Balance Sheet, Going Concern, Interim Financial Reporting, Segment Reporting, SEC Reporting Flashcards
Classified Balance Sheet
Distinguishes between current and non-current assets and liabilities
Summary of Significant Accounting Policies
not optional, first or second note to the financial statements
IFRS vs US GAAP - notes to financial statements
IFRS - requires disclosures of judgments and estimates that mgt has made
US GAAP - requires disclosure of significant estimates, but does not require the disclosure of judgments
Related Party Disclosures
required by US GAAP and IFRS
Going Concern
If it is reasonably expected to remain in existence and to be able to settle all its obligations for the foreseeable future.
Going Concern Presumption
Under US GAAP, preparation of FS presumes that the reporting entity will continue as a going concern…FS are prepared under the going concern basis of accounting.
Imminent Liquidation
If an entity’s liquidation is imminent, FS are prepared under the liquidation basis of accounting.

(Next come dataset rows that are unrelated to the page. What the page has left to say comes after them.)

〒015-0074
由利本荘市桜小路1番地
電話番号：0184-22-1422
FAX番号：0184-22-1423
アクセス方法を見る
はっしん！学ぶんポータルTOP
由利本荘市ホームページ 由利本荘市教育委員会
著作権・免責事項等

Management’s responsibility with going concern
Required to evaluate whether there is substantial doubt about an entity’s ability to continue as a going concern for a reasonable period of time, not to exceed one year beyond the date of the financial statements are issued.
No Substantial Doubt
No disclosures related to going concern
FS prepared under the going concern basis
Substantial Doubt Alleviated
Financial statements prepared under the going concern basis and should include footnote disclosures:
- primary conditions/events that raised substantial doubt
- Mgt’s eval of the significance of conditions/events
- Mgt’s plans that alleviated the substantial doubt
Substantial Doubt NOT Alleviated
FS prepared under the going concern basis but must state in the footnotes that there is substantial doubt about the entity’s ability to continue as a going concern w/in one year of the FS issuance date. Additional footnotes required:
- primary conditions/events that raised substantial doubt
- Mgt’s eval of the significance of conditions/events
- Mgt’s plans that are intended to mitigate adverse conditions/events
US GAAP vs IFRS for Going Concern
- US GAAP requires liquidation basis if liquidation is imminent; IFRS does not provide guidance on the basis of accounting if liquidation is imminent.

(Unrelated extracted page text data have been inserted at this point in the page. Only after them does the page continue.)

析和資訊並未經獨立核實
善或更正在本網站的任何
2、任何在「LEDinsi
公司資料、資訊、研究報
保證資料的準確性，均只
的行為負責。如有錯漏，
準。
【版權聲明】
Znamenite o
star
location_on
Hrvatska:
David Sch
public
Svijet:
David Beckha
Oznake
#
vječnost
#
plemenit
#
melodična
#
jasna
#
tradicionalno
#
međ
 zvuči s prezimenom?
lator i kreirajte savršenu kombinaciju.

- US GAAP requires mgt to assess going concern conditions w/in one year of FS issuance date; IFRS requires assessment at least one year from BS date.
- difference in disclosure requirements
Interim Financial Reporting
Not required under US GAAP or IFRS, but in the US there is concern with quarterly reports that public companies must file with the SEC.
- Interim FS marked “unaudited”
- Timeliness over reliability
- Match revenues and expenses by quarter
US GAAP vs IFRS for Interim FS
IFRS requires a minimum of:
- Condensed balance sheets, condensed statements of comprehensive income, condensed statements of changes in equity, and condensed statements of cash flows
US GAAP does not establish presentation minimums, guidance is provided by the SEC
Income Taxes for Interim Reporting
- Income tax expense estimated each quarter.
- IFRS allows the effective tax rate to be estimated using enacted or substantially enacted changes in tax rates.
- US GAAP allows the use of enacted tax rates only.